Characterization of Porphyromonas gingivalis-induced degradation of epithelial cell junctional complexes

Porphyromonas gingivalis is considered among the etiological agents of human adult periodontitis. Although in vitro studies have shown that P. gingivalis has the ability to invade epithelial cell lines, its effect on the epithelial barrier junctions is not known. Immunofluorescence analysis of human gingival epithelial cells confirmed the presence of tight-junction (occludin), adherens junction (E-cadherin), and cell-extracellular matrix junction (beta1-integrin) transmembrane proteins. These transmembrane proteins are expressed in Madin-Darby canine kidney (MDCK) cells. In addition, MDCK cells polarize and therefore serve as a useful in vitro model for studies on the epithelial cell barrier. Using the MDCK cell system, we examined the effect of P. gingivalis on epithelial barrier function. Exposure of the basolateral surfaces of MDCK cells to P. gingivalis (>10(9) bacteria/ml) resulted in a decrease in transepithelial resistance. Immunofluorescence microscopy demonstrated decreases in the amounts of immunoreactive occludin, E-cadherin, and beta1-integrin at specific times which were related to a disruption of cell-cell junctions in MDCK cells exposed to basolateral P. gingivalis. Disruption of cell-cell junctions was also observed upon apical exposure to bacteria; however, the effects took longer than those seen upon basolateral exposure. Cell viability was not affected by either basolateral or apical exposure to P. gingivalis.
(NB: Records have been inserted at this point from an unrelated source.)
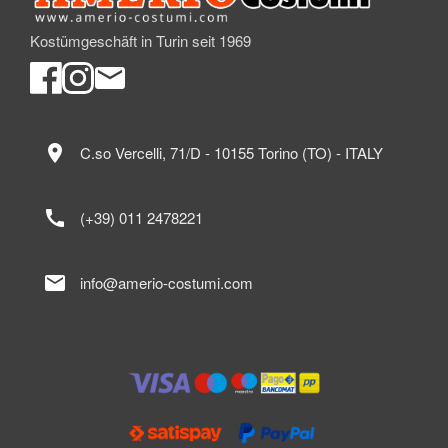
Kostümgeschäft in Turin seit 1969
location_on
C.so Vercelli, 71/D - 10155 Torino (TO) - ITALY
call
(+39) 011 2478221
mail
info@amerio-costumi.com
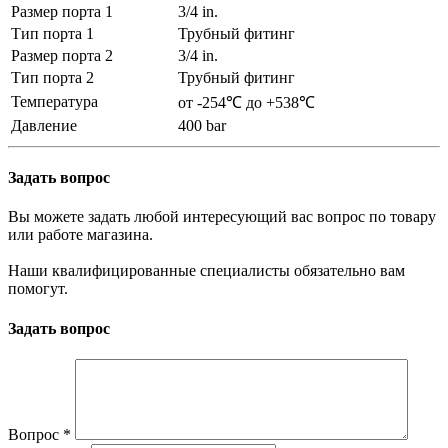
Размер порта 1
3/4 in.
Тип порта 1
Трубный фитинг
Размер порта 2
3/4 in.
Тип порта 2
Трубный фитинг
Температура
от -254℃ до +538℃
Давление
400 bar
Задать вопрос
Вы можете задать любой интересующий вас вопрос по товару
или работе магазина.
Наши квалифицированные специалисты обязательно вам
помогут.
Задать вопрос
Вопрос
*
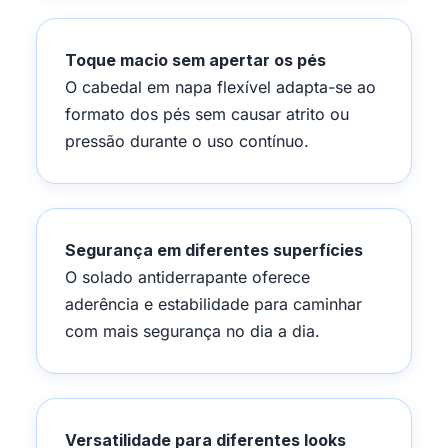
Toque macio sem apertar os pés
O cabedal em napa flexível adapta-se ao
formato dos pés sem causar atrito ou
pressão durante o uso contínuo.
Segurança em diferentes superfícies
O solado antiderrapante oferece
aderência e estabilidade para caminhar
com mais segurança no dia a dia.
Versatilidade para diferentes looks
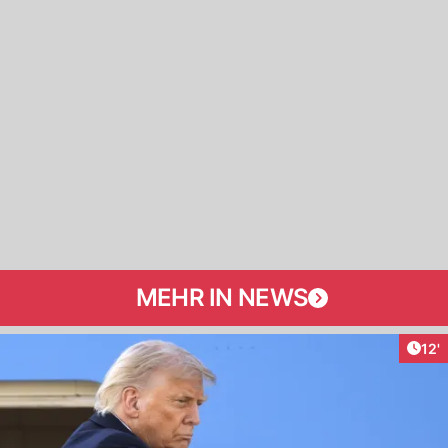
MEHR IN NEWS
Arti
12'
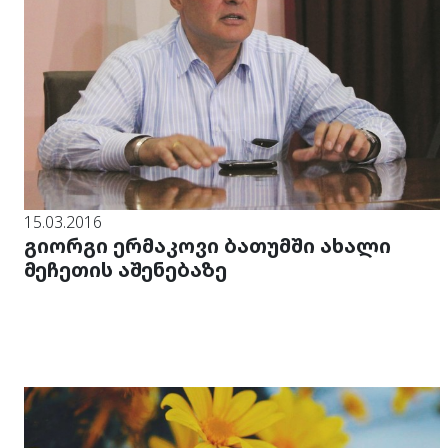
15.03.2016
გიორგი ერმაკოვი ბათუმში ახალი
მეჩეთის აშენებაზე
Western blot analysis demonstrated hydrolysis of occludin, E-cadherin, and beta1-integrin in lysates derived from MDCK cells exposed to P. gingivalis. Immunoprecipitated occludin and E-cadherin molecules from MDCK cell lysates were also degraded by P. gingivalis, suggesting a bacterial protease(s) capable of cleaving these epithelial junction transmembrane proteins. Collectively, these data suggest that P. gingivalis is able to invade the deeper structures of connective tissues via a paracellular pathway by degrading epithelial cell-cell junction complexes, thus allowing the spread of the bacterium. These results also indicate the importance of a critical threshold concentration of P. gingivalis to initiate epithelial barrier destruction.